In the Italian language, meaning shifts dramatically when you change the order of the words in an expression such as ‘my daughter’. ‘Mia figlia’ is merely stating a fact, but turn it into ‘figlia mia’ and description suddenly explodes into a cry of possession, used exclusively to emphasize pride, sorrow, or rage. It’s a subtle enough distinction on paper, and one which the English translation cannot capture; more importantly, it’s a semantic space that Figlia Mia claims as its own sacred ground in telling the story of a child and of the two mothers silently battling for her soul in a Sardinian village.
Back at the Berlinale after her 2015 debut Sworn Virgin, director Laura Bispuri retains the trademark blend of ethnographic study and woman-centric naturalism that worked so well the first time around. Ten-year-old Vittoria (Sara Casu) is coming of age in a lethargic Sardinian town, and while starting to question her entire relationship with her protective mother Tina (Valeria Golino) she feels drawn to Angelica (Alba Rohrwacher), an enigmatic woman living on the outskirts of town. Red hair is not the only thing the two have in common, and such a blossoming, inexorable realization haunts Tina just as much as it intrigues Vittoria.
Angelica is the hard-drinking, volatile wild card in this triangle, possessed with hostile abandonment and hypnotic vitality. The life she’s precariously built in town is tearing at the seams and so, in turn, is the deal she struck with Tina a decade earlier for the custody of Vittoria.
With a one-way ticket ‘for the continent’ being touted as the best solution for everyone involved, Rohrwacher’s character can’t fully articulate why she decides to stay, but it’s electrifying to watch the process unfold on screen. “Ci siamo dati un bacio, e ancora non si stacca” goes the voice of Gianni Bella while Angelica and Vittoria dance in one of their most striking scenes together; and it truly feels like the unexpected kiss they shared is still keeping them glued to each other beyond any expectations.

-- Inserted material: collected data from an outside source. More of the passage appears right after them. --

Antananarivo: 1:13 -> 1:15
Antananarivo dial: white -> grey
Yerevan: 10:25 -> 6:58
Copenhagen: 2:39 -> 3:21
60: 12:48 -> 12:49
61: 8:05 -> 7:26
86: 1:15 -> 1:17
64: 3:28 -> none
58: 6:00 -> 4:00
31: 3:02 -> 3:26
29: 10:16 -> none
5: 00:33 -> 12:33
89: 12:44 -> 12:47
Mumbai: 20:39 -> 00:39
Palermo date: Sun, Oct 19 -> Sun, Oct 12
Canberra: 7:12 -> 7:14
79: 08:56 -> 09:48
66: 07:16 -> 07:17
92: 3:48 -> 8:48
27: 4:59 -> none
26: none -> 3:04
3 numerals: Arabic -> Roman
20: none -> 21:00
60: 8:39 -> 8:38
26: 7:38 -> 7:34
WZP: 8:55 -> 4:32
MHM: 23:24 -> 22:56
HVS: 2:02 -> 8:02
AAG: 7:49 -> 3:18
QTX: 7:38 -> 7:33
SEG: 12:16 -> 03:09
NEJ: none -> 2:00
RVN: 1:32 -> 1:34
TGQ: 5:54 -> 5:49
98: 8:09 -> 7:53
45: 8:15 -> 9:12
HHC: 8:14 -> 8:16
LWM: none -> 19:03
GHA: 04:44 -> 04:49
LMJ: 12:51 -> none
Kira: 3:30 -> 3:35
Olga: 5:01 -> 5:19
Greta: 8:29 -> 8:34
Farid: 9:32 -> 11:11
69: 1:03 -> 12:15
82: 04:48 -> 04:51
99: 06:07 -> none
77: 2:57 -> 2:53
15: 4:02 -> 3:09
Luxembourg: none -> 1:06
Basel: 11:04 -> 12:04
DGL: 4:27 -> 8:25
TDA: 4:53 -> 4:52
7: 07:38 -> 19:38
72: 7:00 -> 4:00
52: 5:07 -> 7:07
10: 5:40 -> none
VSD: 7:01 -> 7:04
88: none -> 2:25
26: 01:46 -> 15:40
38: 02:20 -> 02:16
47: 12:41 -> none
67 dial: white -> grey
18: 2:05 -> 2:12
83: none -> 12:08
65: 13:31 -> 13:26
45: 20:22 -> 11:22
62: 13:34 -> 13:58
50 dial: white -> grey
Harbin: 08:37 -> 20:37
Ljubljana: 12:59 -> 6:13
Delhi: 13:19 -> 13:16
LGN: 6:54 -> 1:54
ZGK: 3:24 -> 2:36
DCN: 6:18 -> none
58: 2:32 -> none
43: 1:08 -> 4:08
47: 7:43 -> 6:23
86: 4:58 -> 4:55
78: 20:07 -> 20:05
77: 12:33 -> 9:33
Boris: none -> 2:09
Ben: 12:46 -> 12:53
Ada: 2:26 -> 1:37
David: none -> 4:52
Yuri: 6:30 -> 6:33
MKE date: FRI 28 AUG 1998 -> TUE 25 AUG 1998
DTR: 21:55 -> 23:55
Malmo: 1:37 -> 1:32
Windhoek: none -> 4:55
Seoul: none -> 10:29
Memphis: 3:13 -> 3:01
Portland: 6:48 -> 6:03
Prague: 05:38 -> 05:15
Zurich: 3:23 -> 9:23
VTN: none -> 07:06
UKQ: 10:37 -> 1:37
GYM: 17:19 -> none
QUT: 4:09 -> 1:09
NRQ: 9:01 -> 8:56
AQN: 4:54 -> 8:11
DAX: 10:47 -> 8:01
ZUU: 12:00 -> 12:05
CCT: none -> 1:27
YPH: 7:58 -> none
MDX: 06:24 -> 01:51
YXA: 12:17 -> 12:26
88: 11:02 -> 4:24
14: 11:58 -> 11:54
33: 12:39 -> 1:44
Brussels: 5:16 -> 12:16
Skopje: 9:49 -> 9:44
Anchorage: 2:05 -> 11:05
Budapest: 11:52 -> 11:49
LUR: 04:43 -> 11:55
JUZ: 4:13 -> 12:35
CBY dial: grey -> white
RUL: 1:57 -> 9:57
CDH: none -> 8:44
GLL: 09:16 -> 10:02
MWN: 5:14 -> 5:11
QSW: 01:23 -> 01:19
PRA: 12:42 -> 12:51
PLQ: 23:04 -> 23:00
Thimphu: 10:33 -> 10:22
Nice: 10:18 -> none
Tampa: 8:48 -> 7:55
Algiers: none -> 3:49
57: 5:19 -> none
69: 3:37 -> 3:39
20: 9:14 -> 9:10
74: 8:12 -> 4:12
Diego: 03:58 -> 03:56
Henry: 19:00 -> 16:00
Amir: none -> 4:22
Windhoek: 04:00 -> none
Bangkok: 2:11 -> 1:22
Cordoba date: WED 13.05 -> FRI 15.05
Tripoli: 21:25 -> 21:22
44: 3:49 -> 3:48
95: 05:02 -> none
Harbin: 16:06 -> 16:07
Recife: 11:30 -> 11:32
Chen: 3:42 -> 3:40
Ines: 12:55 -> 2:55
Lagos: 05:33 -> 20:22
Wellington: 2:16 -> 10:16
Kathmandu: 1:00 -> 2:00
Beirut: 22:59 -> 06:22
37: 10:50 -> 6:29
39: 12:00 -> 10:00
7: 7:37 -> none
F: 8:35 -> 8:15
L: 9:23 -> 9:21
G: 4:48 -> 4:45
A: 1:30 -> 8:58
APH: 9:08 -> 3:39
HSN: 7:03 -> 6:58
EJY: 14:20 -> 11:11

That same scene is the one I’d put next to any clip from Sworn Virgin and show them to people who inexplicably refuse to give Rohrwacher her due. Playing essentially opposite characters, her emotional control and different takes on womanhood fully support her claim as the best Italian actress of her generation. Not many directors know what to do with her talent, and Bispuri is clearly showing them the way here.
Credit must also go to Figlia Mia’s nimble, clever script penned by Francesca Manieri, who’s done interesting things in Italian genre cinema for years now, and who reteams with Bispuri after her key contribution to another impressive debut from last year – Valentina Pedicini’s Where Shadows Fall. The story returns again and again to a lexicon of womanhood that is often menacingly imposed on poor Vittoria. ‘Miss’, ‘lady’, ‘mum’, ‘slut’ and even the basic ‘female’ are some of the terms she’s presented with, sometimes playfully, and sometimes as a strident invitation to try them on for size.
The film is at its best when it lets this through-line emerge organically, an undercurrent easily noticeable beneath the strong performances and visual flair. (Valeria Golino is as good as Rohrwacher, perhaps better, considering the emotional digging she has to do is completely on the inside.) Bispuri likes to link the three main characters via the same handheld tracking shot to underline the peak of their respective arcs, while Vladan Radovic’s cinematography projects long shadows and coarse streaks of light onto the Sardinian landscape.
Although the color coding is effective in separating Tina’s predominantly blue costumes from the pink/orange that bring Vittoria and Angelica closer to each other and to the reddish sand of the hills, the symbolism can become overwhelming at the story’s climax, with its unnecessary allegory of rebirth. Bispuri’s cinema has so far stood out for a certain elemental rigorousness and simplicity, and it’s in that vein that she’ll continue to shine.